▸ **Task item**
A complete answer lists every line of the entries below where the string "острой" appears.

(Collection entries)
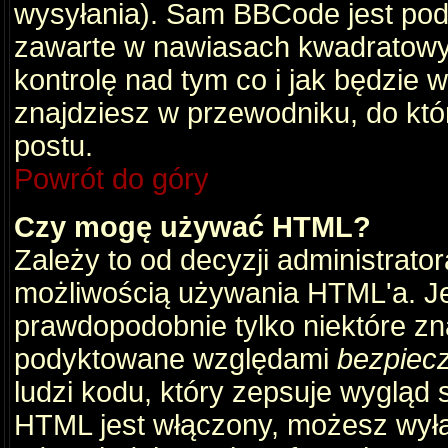
wysyłania). Sam BBCode jest pod
zawarte w nawiasach kwadratowych 
kontrolę nad tym co i jak będzie 
znajdziesz w przewodniku, do któ
postu.
Powrót do góry
Czy mogę używać HTML?
Zależy to od decyzji administrato
możliwością używania HTML'a. J
prawdopodobnie tylko niektóre zna
podyktowane względami
bezpiec
ludzi kodu, który zepsuje wygląd s
HTML jest włączony, możesz wyłą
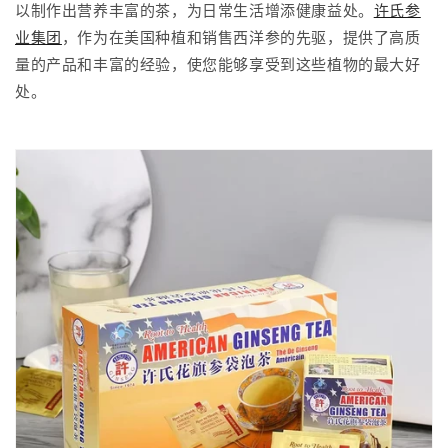
以制作出营养丰富的茶，为日常生活增添健康益处。
许氏参
业集团
，作为在美国种植和销售西洋参的先驱，提供了高质
量的产品和丰富的经验，使您能够享受到这些植物的最大好
处。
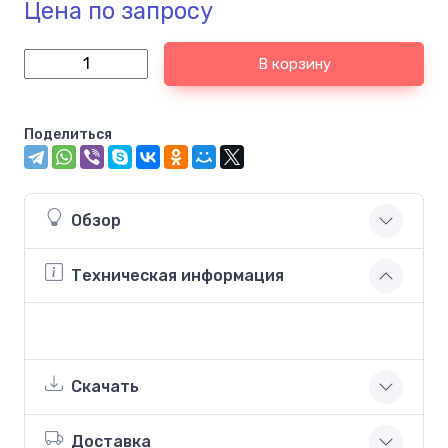
Цена по запросу
В корзину
Поделиться
Обзор
Техническая информация
Скачать
Доставка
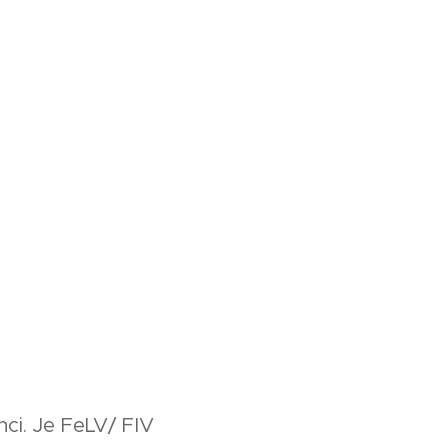
ci. Je FeLV/ FIV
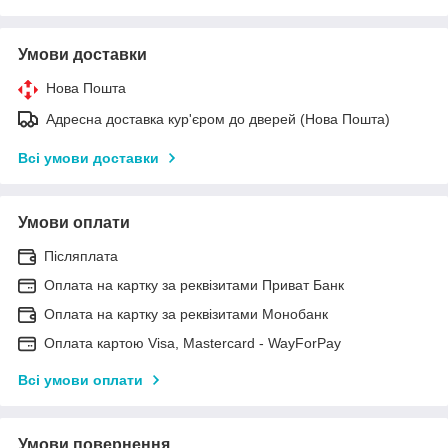
Умови доставки
Нова Пошта
Адресна доставка кур'єром до дверей (Нова Пошта)
Всі умови доставки
Умови оплати
Післяплата
Оплата на картку за реквізитами Приват Банк
Оплата на картку за реквізитами Монобанк
Оплата картою Visa, Mastercard - WayForPay
Всі умови оплати
Умови повернення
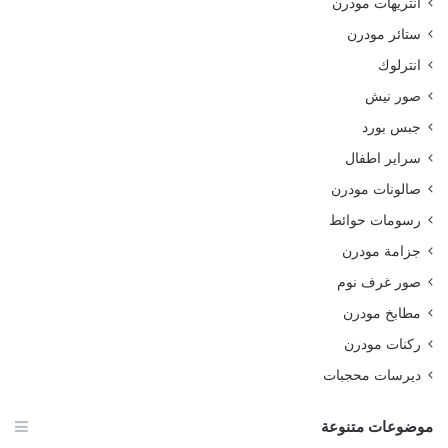
انتريهات مودرن
ستائر مودرن
انترلوك
صور نيش
جبس بورد
سراير اطفال
صالونات مودرن
رسومات حوائط
جزامة مودرن
صور غرف نوم
مطابخ مودرن
ركنات مودرن
ديرسات محجبات
موضوعات متنوعة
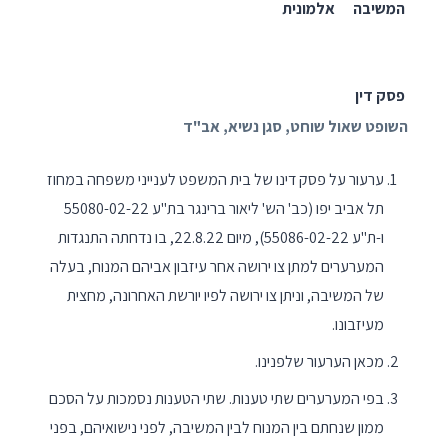
המשיבה
אלמונית
פסק דין
השופט שאול שוחט, סגן נשיא, אב"ד
ערעור על פסק דינו של בית המשפט לענייני משפחה במחוז
תל אביב יפו (כב' הש' ליאור ברינגר בת"ע 55080-02-22
ו-ת"ע 55086-02-22), מיום 22.8.22, בו נדחתה התנגדות
המערערים למתן צו ירושה אחר עיזבון אביהם המנוח, בעלה
של המשיבה, וניתן צו ירושה לפיו יורשת האחרונה, מחצית
מעיזבונו.
מכאן הערעור שלפנינו.
בפי המערערים שתי טענות. שתי הטענות נסמכות על הסכם
ממון שנחתם בין המנוח לבין המשיבה, לפני נישואיהם, בפני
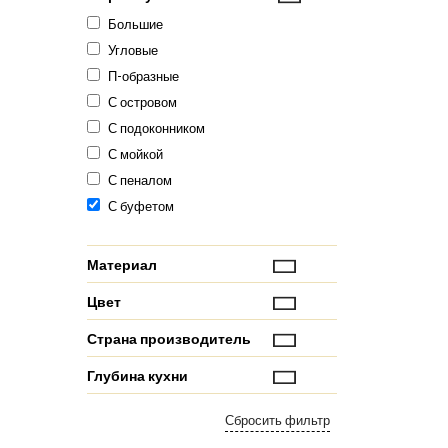
Большие
Угловые
П-образные
С островом
С подоконником
С мойкой
С пеналом
С буфетом
Материал
Цвет
Страна производитель
Глубина кухни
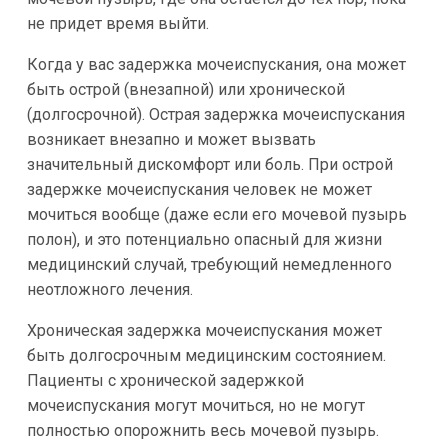
не придет время выйти.
Когда у вас задержка мочеиспускания, она может
быть острой (внезапной) или хронической
(долгосрочной). Острая задержка мочеиспускания
возникает внезапно и может вызвать
значительный дискомфорт или боль. При острой
задержке мочеиспускания человек не может
мочиться вообще (даже если его мочевой пузырь
полон), и это потенциально опасный для жизни
медицинский случай, требующий немедленного
неотложного лечения.
Хроническая задержка мочеиспускания может
быть долгосрочным медицинским состоянием.
Пациенты с хронической задержкой
мочеиспускания могут мочиться, но не могут
полностью опорожнить весь мочевой пузырь.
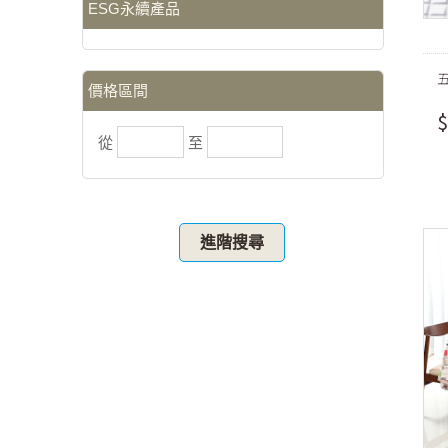
ESG永續產品
價格區間
$
從
至
進階搜尋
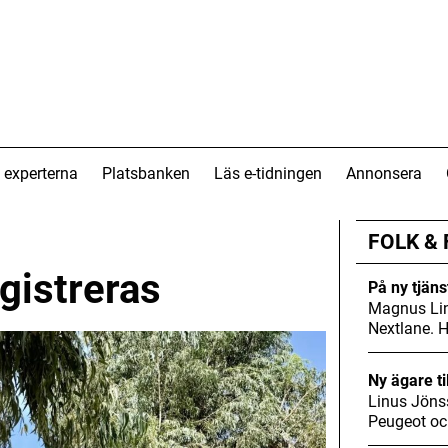
 experterna
Platsbanken
Läs e-tidningen
Annonsera
FOLK &
egistreras
På ny tjäns
Magnus Lin
Nextlane. 
Ny ägare ti
Linus Jöns
Peugeot oc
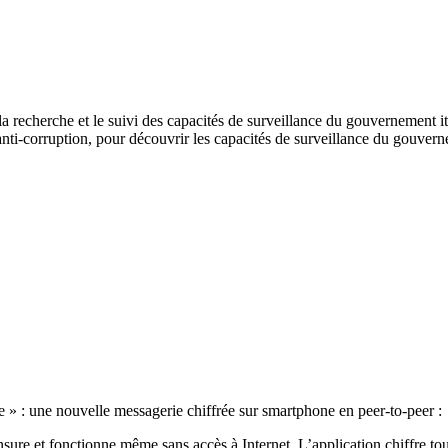
la recherche et le suivi des capacités de surveillance du gouvernement i
anti-corruption, pour découvrir les capacités de surveillance du gouverne
» : une nouvelle messagerie chiffrée sur smartphone en peer-to-peer :
ensure et fonctionne même sans accès à Internet.
L’application chiffre t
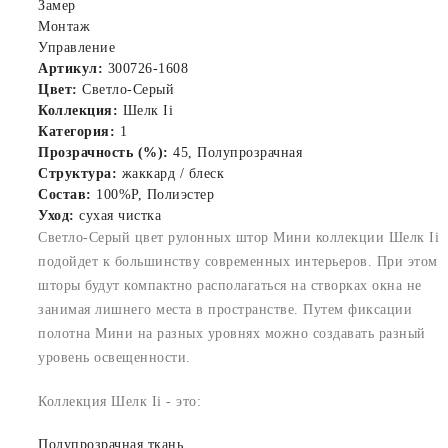
Замер
Монтаж
Управление
Артикул:
300726-1608
Цвет:
Светло-Серый
Коллекция:
Шелк Ii
Категория:
1
Прозрачность (%):
45, Полупрозрачная
Структура:
жаккард / блеск
Состав:
100%P, Полиэстер
Уход:
сухая чистка
Светло-Серый цвет рулонных штор Мини коллекции Шелк Ii
подойдет к большинству современных интерьеров. При этом
шторы будут компактно располагаться на створках окна не
занимая лишнего места в пространстве. Путем фиксации
полотна Мини на разных уровнях можно создавать разный
уровень освещенности.
Коллекция Шелк Ii - это:
Полупрозрачная ткань.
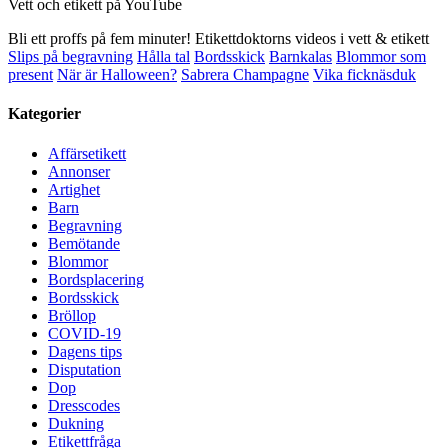
Vett och etikett på YouTube
Bli ett proffs på fem minuter! Etikettdoktorns videos i vett & etikett
Slips på begravning
Hålla tal
Bordsskick
Barnkalas
Blommor som
present
När är Halloween?
Sabrera Champagne
Vika ficknäsduk
Kategorier
Affärsetikett
Annonser
Artighet
Barn
Begravning
Bemötande
Blommor
Bordsplacering
Bordsskick
Bröllop
COVID-19
Dagens tips
Disputation
Dop
Dresscodes
Dukning
Etikettfråga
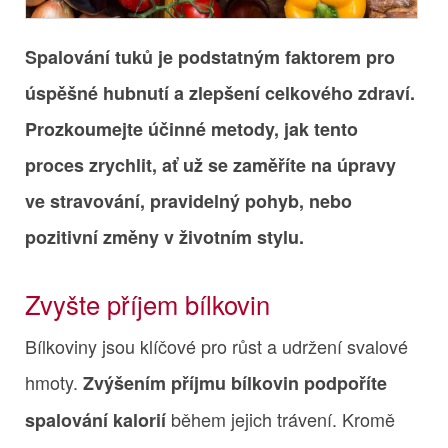
Spalování tuků je podstatným faktorem pro
úspěšné hubnutí a zlepšení celkového zdraví.
Prozkoumejte účinné metody, jak tento
proces zrychlit, ať už se zaměříte na úpravy
ve stravování, pravidelný pohyb, nebo
pozitivní změny v životním stylu.
Zvyšte příjem bílkovin
Bílkoviny jsou klíčové pro růst a udržení svalové
hmoty.
Zvýšením příjmu bílkovin podpoříte
během jejich trávení. Kromě
spalování kalorií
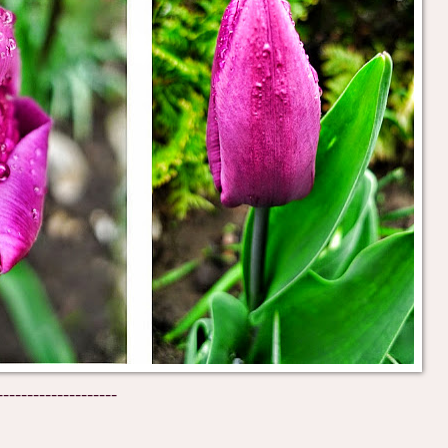
--------------------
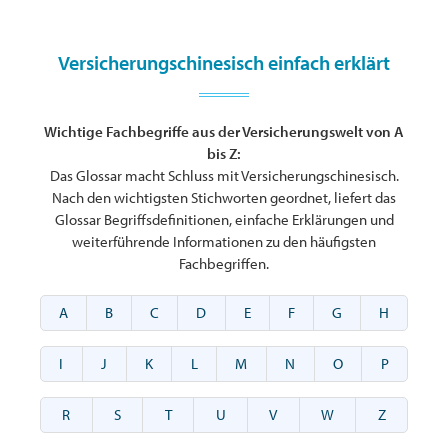
Versicherungschinesisch einfach erklärt
Wichtige Fachbegriffe aus der Versicherungswelt von A
bis Z:
Das Glossar macht Schluss mit Versicherungschinesisch.
Nach den wichtigsten Stichworten geordnet, liefert das
Glossar Begriffsdefinitionen, einfache Erklärungen und
weiterführende Informationen zu den häufigsten
Fachbegriffen.
A
B
C
D
E
F
G
H
I
J
K
L
M
N
O
P
R
S
T
U
V
W
Z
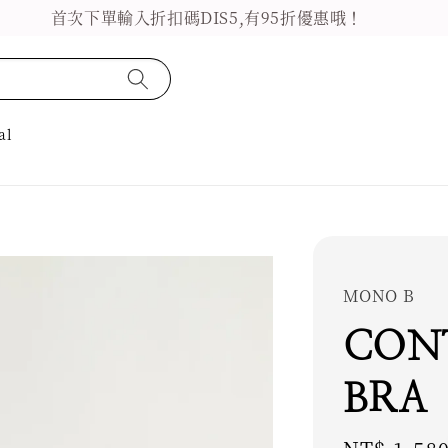
首次下單輸入折扣碼DIS5,有95折優惠哦！
al
MONO B
CON
BRA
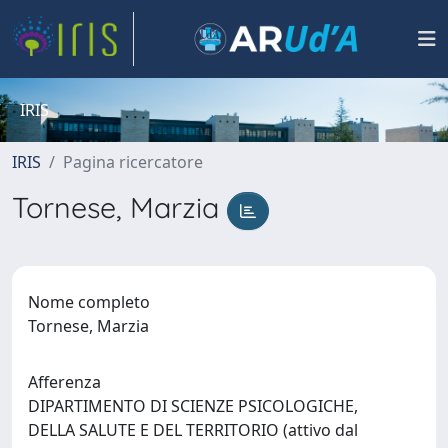
IRIS
IRIS
Pagina ricercatore
Tornese, Marzia
Nome completo
Tornese, Marzia
Afferenza
DIPARTIMENTO DI SCIENZE PSICOLOGICHE,
DELLA SALUTE E DEL TERRITORIO (attivo dal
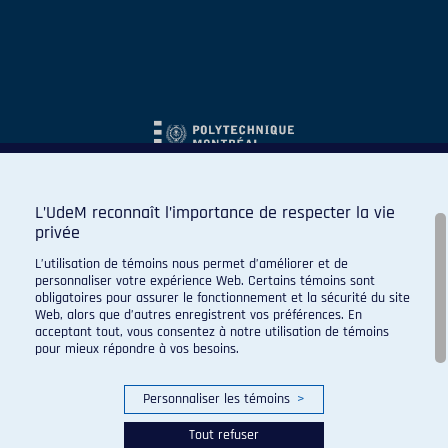
L’UdeM reconnaît l’importance de respecter la vie
privée
L’utilisation de témoins nous permet d’améliorer et de
personnaliser votre expérience Web. Certains témoins sont
obligatoires pour assurer le fonctionnement et la sécurité du site
Web, alors que d’autres enregistrent vos préférences. En
acceptant tout, vous consentez à notre utilisation de témoins
pour mieux répondre à vos besoins.
Personnaliser les témoins
>
Tout refuser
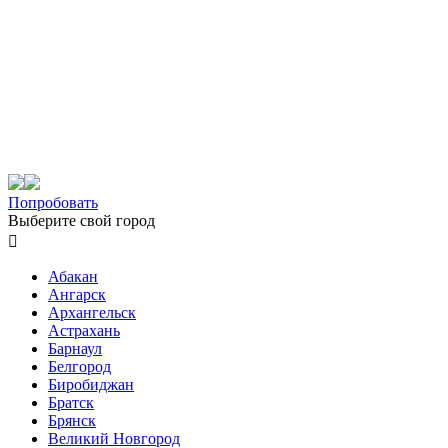
Попробовать
Выберите свой город

Абакан
Ангарск
Архангельск
Астрахань
Барнаул
Белгород
Биробиджан
Братск
Брянск
Великий Новгород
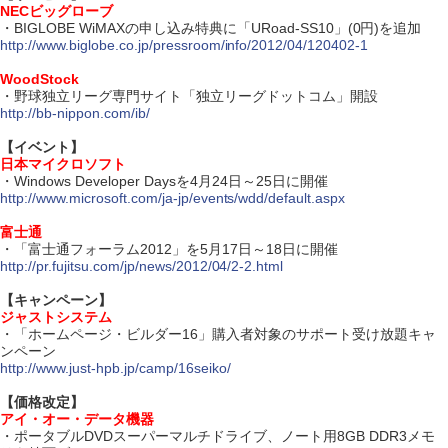
NECビッグローブ
・BIGLOBE WiMAXの申し込み特典に「URoad-SS10」(0円)を追加
http://www.biglobe.co.jp/pressroom/info/2012/04/120402-1
WoodStock
・野球独立リーグ専門サイト「独立リーグドットコム」開設
http://bb-nippon.com/ib/
【イベント】
日本マイクロソフト
・Windows Developer Daysを4月24日～25日に開催
http://www.microsoft.com/ja-jp/events/wdd/default.aspx
富士通
・「富士通フォーラム2012」を5月17日～18日に開催
http://pr.fujitsu.com/jp/news/2012/04/2-2.html
【キャンペーン】
ジャストシステム
・「ホームページ・ビルダー16」購入者対象のサポート受け放題キャ
ンペーン
http://www.just-hpb.jp/camp/16seiko/
【価格改定】
アイ・オー・データ機器
・ポータブルDVDスーパーマルチドライブ、ノート用8GB DDR3メモ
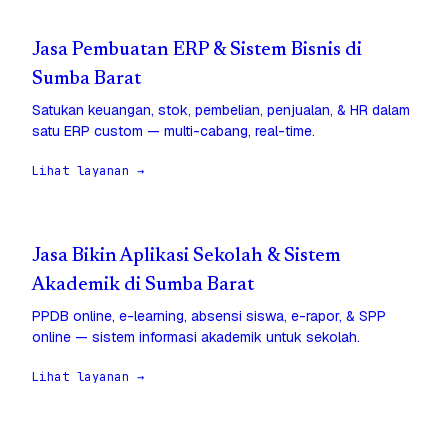
Jasa Pembuatan ERP & Sistem Bisnis di
Sumba Barat
Satukan keuangan, stok, pembelian, penjualan, & HR dalam
satu ERP custom — multi-cabang, real-time.
Lihat layanan →
Jasa Bikin Aplikasi Sekolah & Sistem
Akademik di Sumba Barat
PPDB online, e-learning, absensi siswa, e-rapor, & SPP
online — sistem informasi akademik untuk sekolah.
Lihat layanan →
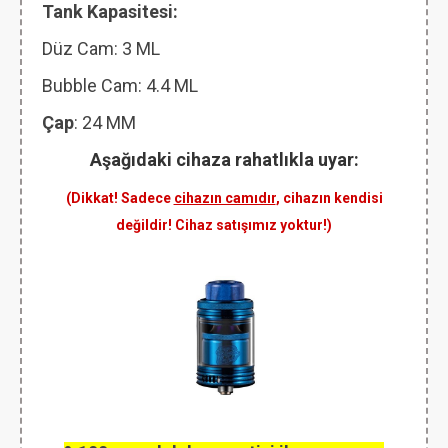
Tank Kapasitesi:
Düz Cam: 3 ML
Bubble Cam: 4.4 ML
Çap
: 24 MM
Aşağıdaki cihaza rahatlıkla uyar:
(Dikkat! Sadece
cihazın camıdır
, cihazın kendisi
değildir! Cihaz satışımız yoktur!)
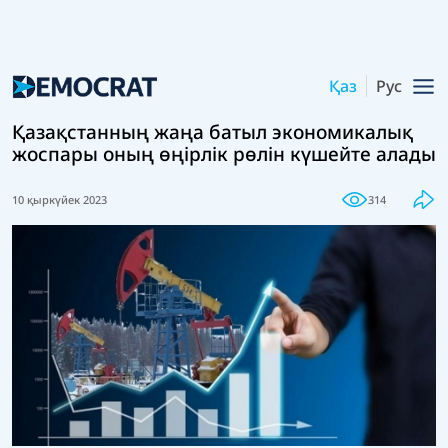
Қаз
Рус
Қазақстанның жаңа батыл экономикалық
жоспары оның өңірлік рөлін күшейте алады
10 қыркүйек 2023
314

▸ **Solution**
быть острой (внезапной) или хронической
значительный дискомфорт или боль. При острой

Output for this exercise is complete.